On the other hand, Lou did know what he was doing, and he was meticulous about getting the job done right. And if he’d been prowling around the dark side of the ‘Net, he had taken a pretty serious risk on her behalf. To refuse to look at what he’d dug up would be to disrespect his effort.

However, it didn’t mean she needed to take stupid chances. Carefully sitting Lou’s USB stick where she wouldn’t lose track of it, she retrieved one of her own and made a backup of everything on her laptop.

Only when she knew that all her data was backed up and the backup USB stick safely back in her bag did she finally mount Lou’s USB stick on her desktop. As she began to look through the folders, all neatly organized, she realized just how far Lou had gone for her.

Someone, somewhere, had gotten into a bunch of Chicago Police Department databases and dumped it somewhere on the darknet. Some of this stuff was video straight from cop dash cams and body cams. There was no way in heck any law enforcement agency would ever allow it out in the wild uncut like this.

Not to mention the 911 audio files and transcripts. Some of them could easily have serious privacy issues, depending on exactly what was on them. However, she was pretty confident that she was looking at the facts behind the rumor Drew had heard about warlords in the sketchier parts of the south side of Chicago.
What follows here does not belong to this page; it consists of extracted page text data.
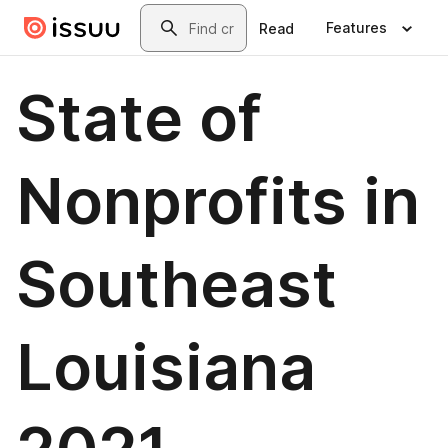
Skip to main content
Search
Features
Read
State of
Nonprofits in
Southeast
Louisiana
And that was just the first few folders she’d gone through. If she was right, at least some of it would relate to the situation over at Schirrasburg.

Which meant she now had the problem of figuring out how to get this material to Drew without raising questions for which there could be no acceptable answers. A direct handoff would be ideal — but could she figure out a way to pass a physical object to Drew, given the quarantine measures that separated pilots from their families even during so-called personal visits?

First she needed to contact him, and carefully drop the hints that she had some seriously hot information. Then they could work out the particulars.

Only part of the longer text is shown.